Les agents IA ne sont pas freinés par les modèles, mais par les permissions
Les agents d'intelligence artificielle déployés en entreprise se heurtent moins à des limites de performance qu'à un problème de gouvernance : qui a le droit de faire quoi, au nom de qui, et comment le système peut-il en être certain ? C'est autour de cette question que Workday a construit Sana, son système de référence pour les agents IA, lancé en mars dernier. Gerrit Kazmaier, président produit et technologie de Workday, l'a confirmé dans un entretien à VentureBeat : les entreprises qui tentent de construire leurs propres solutions en accédant directement aux données brutes perdent la richesse du modèle de sécurité existant, et obtiennent des résultats trop larges, mal ciblés. En parallèle, Workday a élargi son partenariat avec Google pour intégrer Sana à Gemini Enterprise, rendant ainsi les agents construits sur cette infrastructure découvrables depuis l'écosystème Google.
L'enjeu est particulièrement critique dans les domaines des ressources humaines et de la finance, où "presque juste n'est pas acceptable", selon Kazmaier. Un bulletin de salaire mal calculé, un entretien mal planifié ou une clôture comptable erronée ont des conséquences immédiates et souvent irréversibles, contrairement à la plupart des sorties d'IA générative, ces erreurs n'ont pas de boucle de correction. Workday a répondu à ce défi en construisant Gemini comme couche de raisonnement de base, puis en superposant son moteur de contexte métier et sa logique de processus. Des modèles de vérification et de classification "interrogent" les résultats avant toute exécution. Concrètement, l'agent Sana Self-Service utilise Gemini comme interface conversationnelle pour déclencher un flux de travail, mais l'utilisateur est ensuite authentifié et autorisé via le modèle d'identité Workday.
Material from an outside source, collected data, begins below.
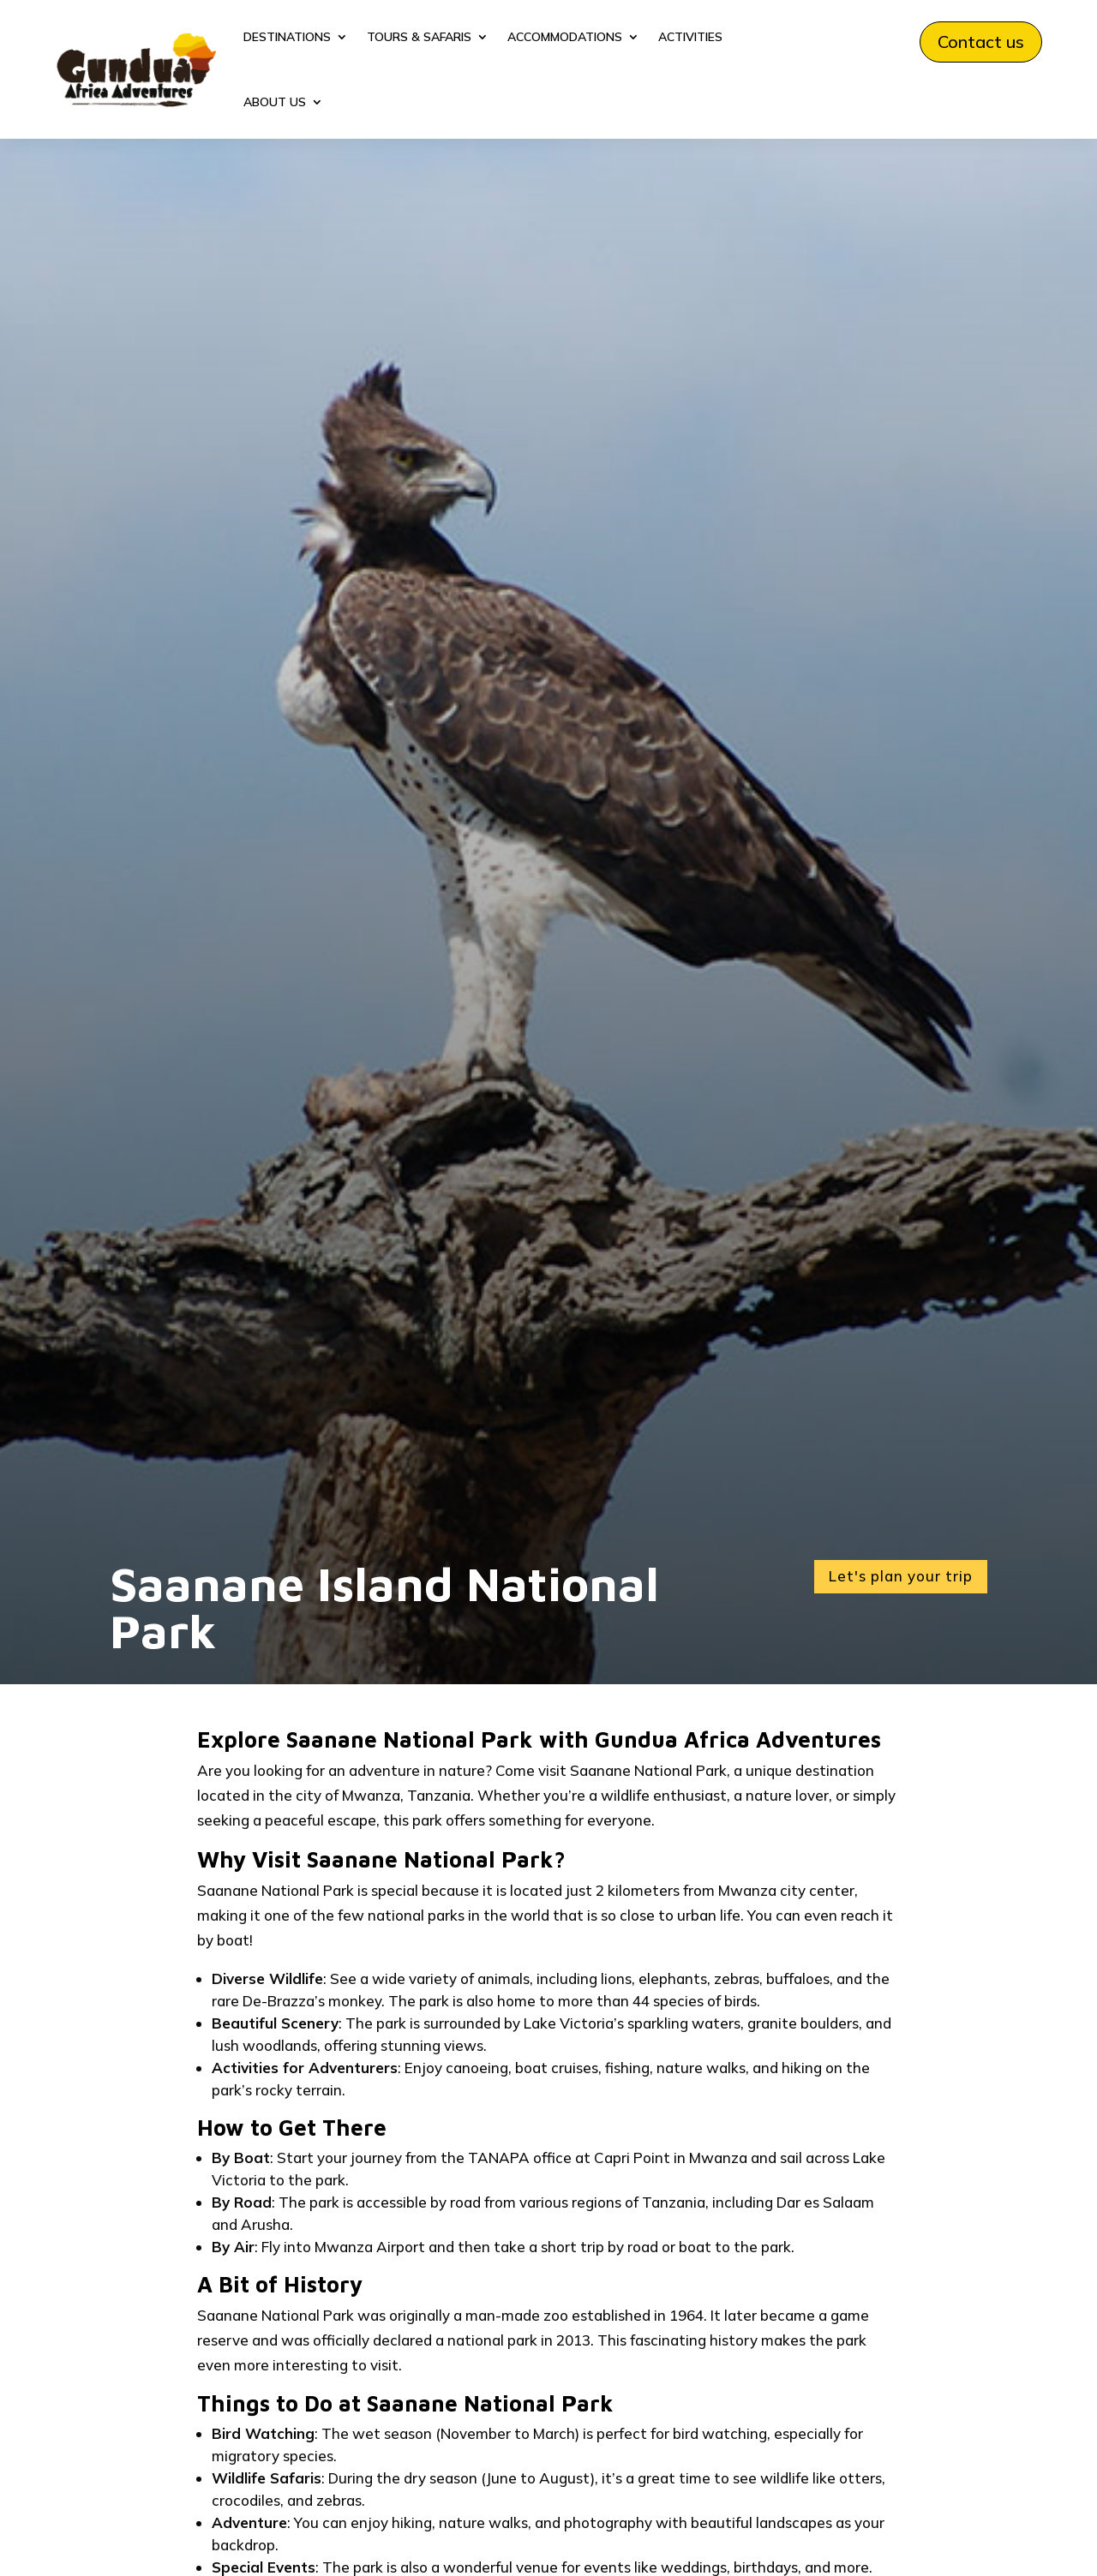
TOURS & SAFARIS (419, 37)
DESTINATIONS (287, 37)
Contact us (981, 41)
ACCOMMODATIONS (564, 37)
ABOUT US (274, 102)
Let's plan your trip (901, 1576)
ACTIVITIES (690, 37)
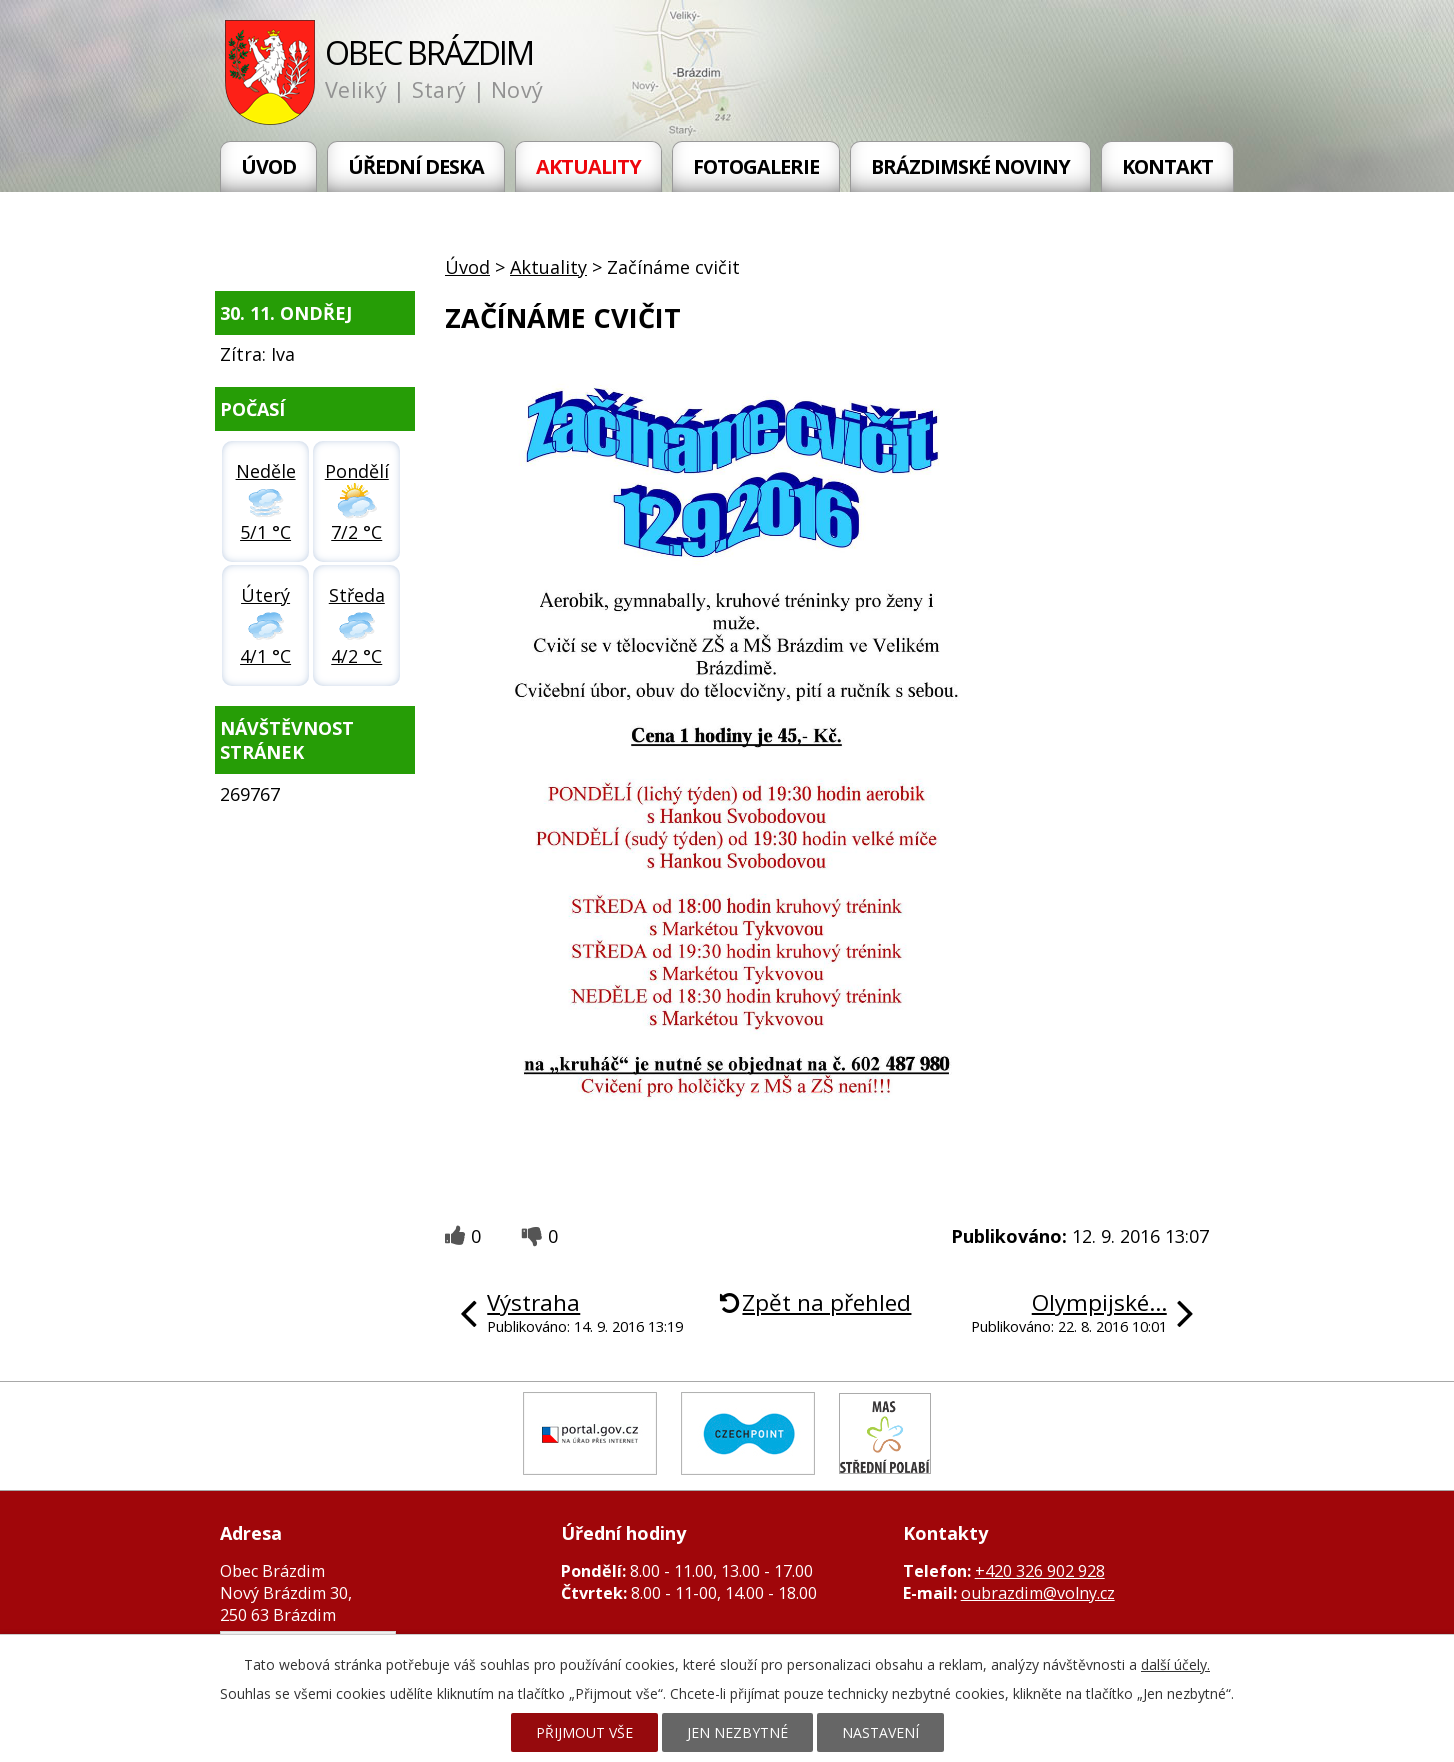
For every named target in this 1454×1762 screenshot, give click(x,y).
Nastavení (880, 1732)
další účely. (1175, 1664)
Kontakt (1167, 166)
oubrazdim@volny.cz (1038, 1593)
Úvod (268, 166)
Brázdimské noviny (970, 166)
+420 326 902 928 (1040, 1571)
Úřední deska (416, 166)
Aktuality (588, 166)
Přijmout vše (584, 1732)
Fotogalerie (756, 166)
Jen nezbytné (737, 1732)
L'agent n'agit qu'au nom de cet utilisateur précis, dans le périmètre exact de ses droits actuels.
Le positionnement de Workday sur ce marché repose sur une réalité déjà bien établie : des fournisseurs d'identité majeurs comme Okta vérifient déjà leurs données en interrogeant Workday, qui fait de facto office de système de référence organisationnelle pour de nombreuses grandes entreprises. Cette position centrale lui permet d'inférer les hiérarchies et structures de ses clients directement à partir des données qu'ils lui confient. Des praticiens du secteur confirment que cette architecture n'est pas un choix technique parmi d'autres. Dan Obendorfer, directeur produit chez Würk, est catégorique : "Si vos permissions sont définies ailleurs que là où les données vivent réellement, vous avez déjà perdu." Kadan Stadelmann, CTO et cofondateur de Compance.AI, abonde dans le même sens : sans traçabilité claire sur la propriété, les coûts et les actions des agents, "c'est le chaos". La course à l'agent autonome en entreprise se jouera donc moins sur la puissance des modèles que sur la capacité à ancrer la gouvernance dans le système qui fait autorité.
Les grandes entreprises européennes utilisant Workday pour leurs RH et finances sont directement concernées par cette architecture de gouvernance des agents IA.
Le vrai frein pour les agents en entreprise, c'est pas le modèle, c'est le "t'as le droit de faire ça ou pas". Workday l'a compris avant tout le monde, et leur position est solide : quand t'es déjà le système qui dit qui est qui dans l'organigramme, t'as une longueur d'avance que personne ne peut copier juste en branchant une API. Sur la paie et la compta, là où une erreur ne se corrige pas avec un "oh pardon", c'est exactement le bon endroit pour poser la couche de gouvernance.